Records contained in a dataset
____

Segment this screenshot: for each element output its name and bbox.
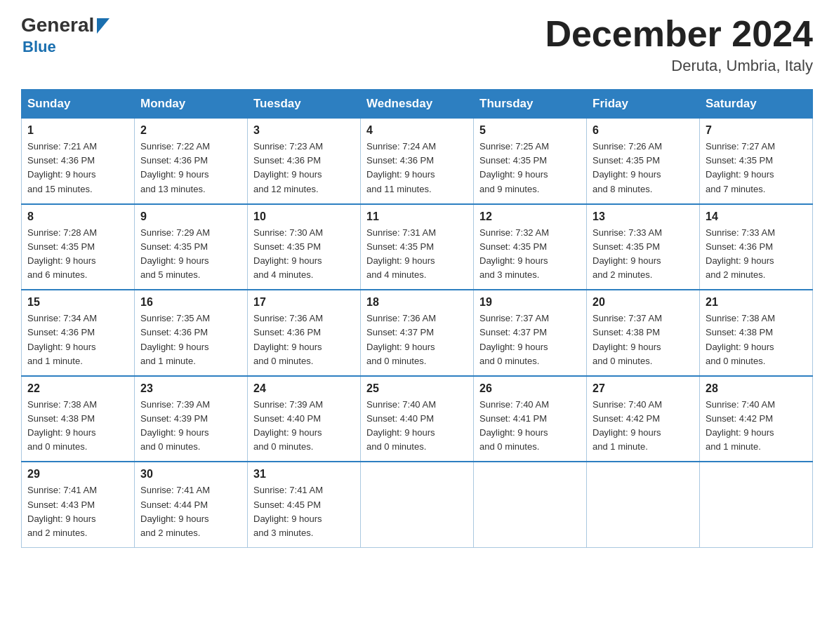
day-number: 17 <box>253 296 355 309</box>
day-number: 8 <box>27 210 128 223</box>
calendar-cell: 15Sunrise: 7:34 AM Sunset: 4:36 PM Dayli… <box>22 290 135 376</box>
calendar-cell: 7Sunrise: 7:27 AM Sunset: 4:35 PM Daylig… <box>700 119 813 204</box>
day-number: 5 <box>479 124 581 137</box>
title-area: December 2024 Deruta, Umbria, Italy <box>545 14 813 75</box>
calendar-cell: 25Sunrise: 7:40 AM Sunset: 4:40 PM Dayli… <box>361 376 474 462</box>
day-number: 15 <box>27 296 128 309</box>
calendar-cell: 16Sunrise: 7:35 AM Sunset: 4:36 PM Dayli… <box>135 290 248 376</box>
day-info: Sunrise: 7:31 AM Sunset: 4:35 PM Dayligh… <box>366 226 468 283</box>
calendar-header-row: SundayMondayTuesdayWednesdayThursdayFrid… <box>22 90 813 119</box>
calendar-cell: 6Sunrise: 7:26 AM Sunset: 4:35 PM Daylig… <box>587 119 700 204</box>
col-header-monday: Monday <box>135 90 248 119</box>
logo: General Blue <box>21 14 110 56</box>
day-number: 12 <box>479 210 581 223</box>
day-number: 16 <box>140 296 241 309</box>
calendar-week-row: 15Sunrise: 7:34 AM Sunset: 4:36 PM Dayli… <box>22 290 813 376</box>
day-info: Sunrise: 7:41 AM Sunset: 4:43 PM Dayligh… <box>27 483 128 540</box>
day-number: 30 <box>140 468 241 481</box>
col-header-saturday: Saturday <box>700 90 813 119</box>
day-number: 19 <box>479 296 581 309</box>
col-header-tuesday: Tuesday <box>248 90 361 119</box>
calendar-cell: 28Sunrise: 7:40 AM Sunset: 4:42 PM Dayli… <box>700 376 813 462</box>
calendar-cell: 8Sunrise: 7:28 AM Sunset: 4:35 PM Daylig… <box>22 204 135 290</box>
col-header-wednesday: Wednesday <box>361 90 474 119</box>
calendar-cell: 18Sunrise: 7:36 AM Sunset: 4:37 PM Dayli… <box>361 290 474 376</box>
day-info: Sunrise: 7:38 AM Sunset: 4:38 PM Dayligh… <box>27 398 128 455</box>
day-info: Sunrise: 7:40 AM Sunset: 4:41 PM Dayligh… <box>479 398 581 455</box>
calendar-cell: 17Sunrise: 7:36 AM Sunset: 4:36 PM Dayli… <box>248 290 361 376</box>
location-subtitle: Deruta, Umbria, Italy <box>545 57 813 75</box>
day-info: Sunrise: 7:38 AM Sunset: 4:38 PM Dayligh… <box>706 311 807 368</box>
calendar-cell: 13Sunrise: 7:33 AM Sunset: 4:35 PM Dayli… <box>587 204 700 290</box>
calendar-cell <box>474 462 587 547</box>
col-header-sunday: Sunday <box>22 90 135 119</box>
day-number: 23 <box>140 382 241 395</box>
day-info: Sunrise: 7:27 AM Sunset: 4:35 PM Dayligh… <box>706 140 807 196</box>
day-info: Sunrise: 7:30 AM Sunset: 4:35 PM Dayligh… <box>253 226 355 283</box>
day-number: 22 <box>27 382 128 395</box>
calendar-cell: 31Sunrise: 7:41 AM Sunset: 4:45 PM Dayli… <box>248 462 361 547</box>
calendar-cell: 4Sunrise: 7:24 AM Sunset: 4:36 PM Daylig… <box>361 119 474 204</box>
calendar-cell: 27Sunrise: 7:40 AM Sunset: 4:42 PM Dayli… <box>587 376 700 462</box>
calendar-cell: 1Sunrise: 7:21 AM Sunset: 4:36 PM Daylig… <box>22 119 135 204</box>
day-info: Sunrise: 7:41 AM Sunset: 4:45 PM Dayligh… <box>253 483 355 540</box>
day-number: 24 <box>253 382 355 395</box>
svg-marker-0 <box>97 18 110 34</box>
day-number: 18 <box>366 296 468 309</box>
calendar-cell: 29Sunrise: 7:41 AM Sunset: 4:43 PM Dayli… <box>22 462 135 547</box>
calendar-cell <box>587 462 700 547</box>
calendar-cell: 11Sunrise: 7:31 AM Sunset: 4:35 PM Dayli… <box>361 204 474 290</box>
day-info: Sunrise: 7:22 AM Sunset: 4:36 PM Dayligh… <box>140 140 241 196</box>
day-info: Sunrise: 7:41 AM Sunset: 4:44 PM Dayligh… <box>140 483 241 540</box>
calendar-week-row: 29Sunrise: 7:41 AM Sunset: 4:43 PM Dayli… <box>22 462 813 547</box>
logo-triangle-icon <box>97 18 110 36</box>
day-info: Sunrise: 7:40 AM Sunset: 4:42 PM Dayligh… <box>593 398 694 455</box>
day-number: 14 <box>706 210 807 223</box>
calendar-cell: 19Sunrise: 7:37 AM Sunset: 4:37 PM Dayli… <box>474 290 587 376</box>
calendar-cell: 3Sunrise: 7:23 AM Sunset: 4:36 PM Daylig… <box>248 119 361 204</box>
day-number: 31 <box>253 468 355 481</box>
day-info: Sunrise: 7:28 AM Sunset: 4:35 PM Dayligh… <box>27 226 128 283</box>
calendar-cell: 20Sunrise: 7:37 AM Sunset: 4:38 PM Dayli… <box>587 290 700 376</box>
calendar-cell: 21Sunrise: 7:38 AM Sunset: 4:38 PM Dayli… <box>700 290 813 376</box>
day-info: Sunrise: 7:40 AM Sunset: 4:42 PM Dayligh… <box>706 398 807 455</box>
calendar-cell: 5Sunrise: 7:25 AM Sunset: 4:35 PM Daylig… <box>474 119 587 204</box>
day-number: 9 <box>140 210 241 223</box>
page-header: General Blue December 2024 Deruta, Umbri… <box>21 14 813 75</box>
logo-general-text: General <box>21 14 94 36</box>
calendar-cell: 22Sunrise: 7:38 AM Sunset: 4:38 PM Dayli… <box>22 376 135 462</box>
day-info: Sunrise: 7:32 AM Sunset: 4:35 PM Dayligh… <box>479 226 581 283</box>
day-info: Sunrise: 7:21 AM Sunset: 4:36 PM Dayligh… <box>27 140 128 196</box>
day-number: 21 <box>706 296 807 309</box>
col-header-friday: Friday <box>587 90 700 119</box>
calendar-cell: 24Sunrise: 7:39 AM Sunset: 4:40 PM Dayli… <box>248 376 361 462</box>
day-info: Sunrise: 7:37 AM Sunset: 4:37 PM Dayligh… <box>479 311 581 368</box>
day-number: 10 <box>253 210 355 223</box>
calendar-week-row: 1Sunrise: 7:21 AM Sunset: 4:36 PM Daylig… <box>22 119 813 204</box>
day-info: Sunrise: 7:35 AM Sunset: 4:36 PM Dayligh… <box>140 311 241 368</box>
day-number: 13 <box>593 210 694 223</box>
day-number: 6 <box>593 124 694 137</box>
day-info: Sunrise: 7:34 AM Sunset: 4:36 PM Dayligh… <box>27 311 128 368</box>
day-number: 7 <box>706 124 807 137</box>
calendar-cell: 10Sunrise: 7:30 AM Sunset: 4:35 PM Dayli… <box>248 204 361 290</box>
day-number: 26 <box>479 382 581 395</box>
day-number: 25 <box>366 382 468 395</box>
calendar-week-row: 8Sunrise: 7:28 AM Sunset: 4:35 PM Daylig… <box>22 204 813 290</box>
day-info: Sunrise: 7:37 AM Sunset: 4:38 PM Dayligh… <box>593 311 694 368</box>
day-info: Sunrise: 7:26 AM Sunset: 4:35 PM Dayligh… <box>593 140 694 196</box>
day-info: Sunrise: 7:36 AM Sunset: 4:37 PM Dayligh… <box>366 311 468 368</box>
day-info: Sunrise: 7:40 AM Sunset: 4:40 PM Dayligh… <box>366 398 468 455</box>
day-info: Sunrise: 7:29 AM Sunset: 4:35 PM Dayligh… <box>140 226 241 283</box>
day-number: 3 <box>253 124 355 137</box>
day-info: Sunrise: 7:39 AM Sunset: 4:40 PM Dayligh… <box>253 398 355 455</box>
calendar-cell: 26Sunrise: 7:40 AM Sunset: 4:41 PM Dayli… <box>474 376 587 462</box>
day-number: 20 <box>593 296 694 309</box>
month-title: December 2024 <box>545 14 813 54</box>
col-header-thursday: Thursday <box>474 90 587 119</box>
day-info: Sunrise: 7:36 AM Sunset: 4:36 PM Dayligh… <box>253 311 355 368</box>
calendar-cell: 14Sunrise: 7:33 AM Sunset: 4:36 PM Dayli… <box>700 204 813 290</box>
day-number: 28 <box>706 382 807 395</box>
calendar-table: SundayMondayTuesdayWednesdayThursdayFrid… <box>21 89 813 548</box>
calendar-cell: 12Sunrise: 7:32 AM Sunset: 4:35 PM Dayli… <box>474 204 587 290</box>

____

◆ **Problem requirements**
Search the records above for the string "General" and copy each line that holds it.

◆ **Solution**
logo: General Blue <box>21 14 110 56</box>
page-header: General Blue December 2024 Deruta, Umbri… <box>21 14 813 75</box>
logo-general-text: General <box>21 14 94 36</box>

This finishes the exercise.